Saved data entries
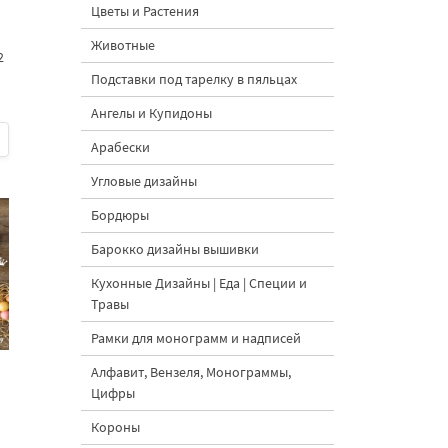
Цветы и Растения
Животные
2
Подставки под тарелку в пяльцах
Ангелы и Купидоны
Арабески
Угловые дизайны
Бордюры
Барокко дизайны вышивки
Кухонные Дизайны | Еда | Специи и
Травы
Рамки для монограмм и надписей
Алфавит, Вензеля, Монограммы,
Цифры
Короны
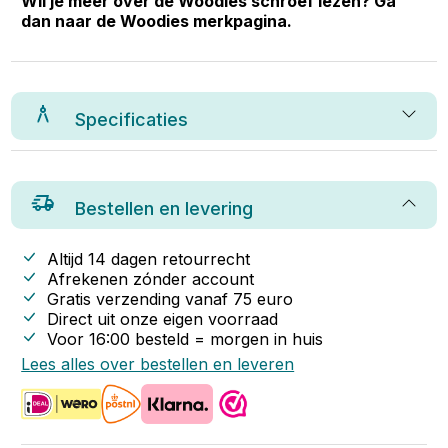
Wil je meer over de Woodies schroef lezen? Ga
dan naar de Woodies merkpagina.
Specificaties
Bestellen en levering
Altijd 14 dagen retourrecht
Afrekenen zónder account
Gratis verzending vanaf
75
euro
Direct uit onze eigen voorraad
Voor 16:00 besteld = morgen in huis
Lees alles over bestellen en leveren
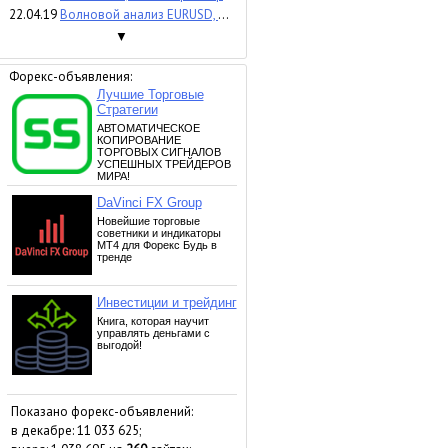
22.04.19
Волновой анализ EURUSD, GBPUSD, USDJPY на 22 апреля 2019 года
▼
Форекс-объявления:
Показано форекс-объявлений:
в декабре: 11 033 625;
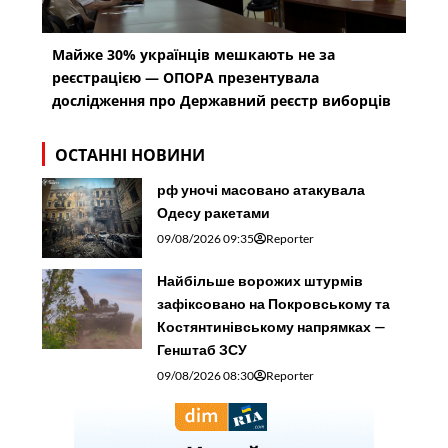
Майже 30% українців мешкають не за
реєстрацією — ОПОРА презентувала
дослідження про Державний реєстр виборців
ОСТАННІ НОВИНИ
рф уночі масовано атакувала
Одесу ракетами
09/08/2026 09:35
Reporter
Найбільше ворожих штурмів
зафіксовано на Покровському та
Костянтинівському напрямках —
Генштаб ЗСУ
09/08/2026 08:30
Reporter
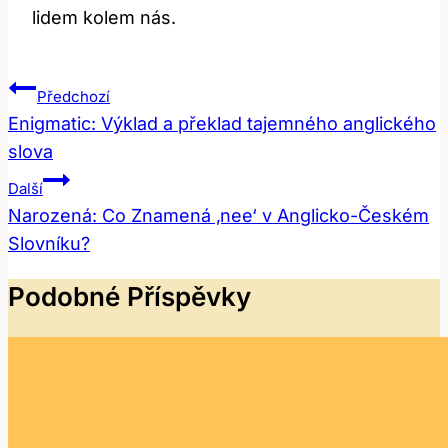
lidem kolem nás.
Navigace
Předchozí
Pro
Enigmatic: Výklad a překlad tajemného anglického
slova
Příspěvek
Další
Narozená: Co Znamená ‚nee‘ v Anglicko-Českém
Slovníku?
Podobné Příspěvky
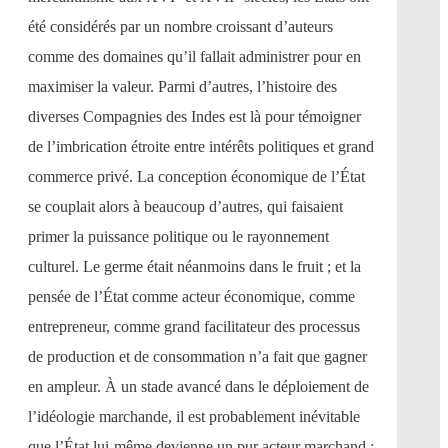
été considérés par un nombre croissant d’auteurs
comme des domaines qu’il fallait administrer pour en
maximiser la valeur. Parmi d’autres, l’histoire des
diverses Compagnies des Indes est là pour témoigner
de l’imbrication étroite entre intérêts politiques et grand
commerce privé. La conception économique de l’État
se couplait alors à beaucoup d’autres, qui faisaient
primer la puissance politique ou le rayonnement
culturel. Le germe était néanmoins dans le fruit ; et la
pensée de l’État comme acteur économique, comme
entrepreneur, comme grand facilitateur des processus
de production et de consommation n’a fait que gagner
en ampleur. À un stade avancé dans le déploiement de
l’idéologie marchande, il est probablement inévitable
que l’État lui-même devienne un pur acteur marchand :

What is expected:
Please return all of the entries word for word, excluding the pictures.

Written reply:
Цветы и Растения
Животные
2
Подставки под тарелку в пяльцах
Ангелы и Купидоны
Арабески
Угловые дизайны
Бордюры
Барокко дизайны вышивки
Кухонные Дизайны | Еда | Специи и
Травы
Рамки для монограмм и надписей
Алфавит, Вензеля, Монограммы,
Цифры
Короны
Wil je meer over de Woodies schroef lezen? Ga
dan naar de Woodies merkpagina.
Specificaties
Bestellen en levering
Altijd 14 dagen retourrecht
Afrekenen zónder account
Gratis verzending vanaf
75
euro
Direct uit onze eigen voorraad
Voor 16:00 besteld = morgen in huis
Lees alles over bestellen en leveren
22.04.19
Волновой анализ EURUSD, GBPUSD, USDJPY на 22 апреля 2019 года
▼
Форекс-объявления:
Показано форекс-объявлений:
в декабре: 11 033 625;
Майже 30% українців мешкають не за
реєстрацією — ОПОРА презентувала
дослідження про Державний реєстр виборців
ОСТАННІ НОВИНИ
рф уночі масовано атакувала
Одесу ракетами
09/08/2026 09:35
Reporter
Найбільше ворожих штурмів
зафіксовано на Покровському та
Костянтинівському напрямках —
Генштаб ЗСУ
09/08/2026 08:30
Reporter
lidem kolem nás.
Navigace
Předchozí
Pro
Enigmatic: Výklad a překlad tajemného anglického
slova
Příspěvek
Další
Narozená: Co Znamená ‚nee‘ v Anglicko-Českém
Slovníku?
Podobné Příspěvky
été considérés par un nombre croissant d’auteurs
comme des domaines qu’il fallait administrer pour en
maximiser la valeur. Parmi d’autres, l’histoire des
diverses Compagnies des Indes est là pour témoigner
de l’imbrication étroite entre intérêts politiques et grand
commerce privé. La conception économique de l’État
se couplait alors à beaucoup d’autres, qui faisaient
primer la puissance politique ou le rayonnement
culturel. Le germe était néanmoins dans le fruit ; et la
pensée de l’État comme acteur économique, comme
entrepreneur, comme grand facilitateur des processus
de production et de consommation n’a fait que gagner
en ampleur. À un stade avancé dans le déploiement de
l’idéologie marchande, il est probablement inévitable
que l’État lui-même devienne un pur acteur marchand :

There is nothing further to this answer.